• _Task to complete_
Write the data out again exactly, with every picture removed.

[Collected data]
◇ ◇ ◇

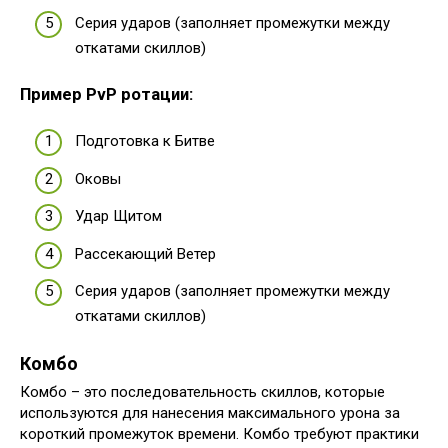
Серия ударов (заполняет промежутки между
откатами скиллов)
Пример PvP ротации:
Подготовка к Битве
Оковы
Удар Щитом
Рассекающий Ветер
Серия ударов (заполняет промежутки между
откатами скиллов)
Комбо
Комбо – это последовательность скиллов, которые
используются для нанесения максимального урона за
короткий промежуток времени. Комбо требуют практики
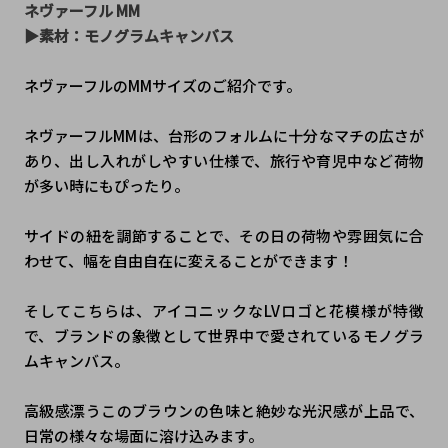
ネヴァーフル MM
▶︎素材：モノグラムキャンバス
ネヴァーフルのMMサイズのご紹介です。
ネヴァーフルMMは、台形のフォルムに十分なマチの広さが
あり、出し入れがしやすい仕様で、旅行や育児中など荷物
が多い時にもぴったり。
サイドの紐を調節することで、その日の荷物や雰囲気に合
わせて、幅を自由自在に変えることができます！
そしてこちらは、アイコニックなLVロゴと花模様が特徴
で、ブランドの象徴として世界中で愛されているモノグラ
ムキャンバス。
高級感漂うこのブラウンの色味と絶妙な光沢感が上品で、
日常の様々な場面に溶け込みます。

◇ ◇ ◇

• _Exercise output_
Серия ударов (заполняет промежутки между
откатами скиллов)
Пример PvP ротации:
Подготовка к Битве
Оковы
Удар Щитом
Рассекающий Ветер
Серия ударов (заполняет промежутки между
откатами скиллов)
Комбо
Комбо – это последовательность скиллов, которые
используются для нанесения максимального урона за
короткий промежуток времени. Комбо требуют практики
ネヴァーフル MM
▶︎素材：モノグラムキャンバス
ネヴァーフルのMMサイズのご紹介です。
ネヴァーフルMMは、台形のフォルムに十分なマチの広さが
あり、出し入れがしやすい仕様で、旅行や育児中など荷物
が多い時にもぴったり。
サイドの紐を調節することで、その日の荷物や雰囲気に合
わせて、幅を自由自在に変えることができます！
そしてこちらは、アイコニックなLVロゴと花模様が特徴
で、ブランドの象徴として世界中で愛されているモノグラ
ムキャンバス。
高級感漂うこのブラウンの色味と絶妙な光沢感が上品で、
日常の様々な場面に溶け込みます。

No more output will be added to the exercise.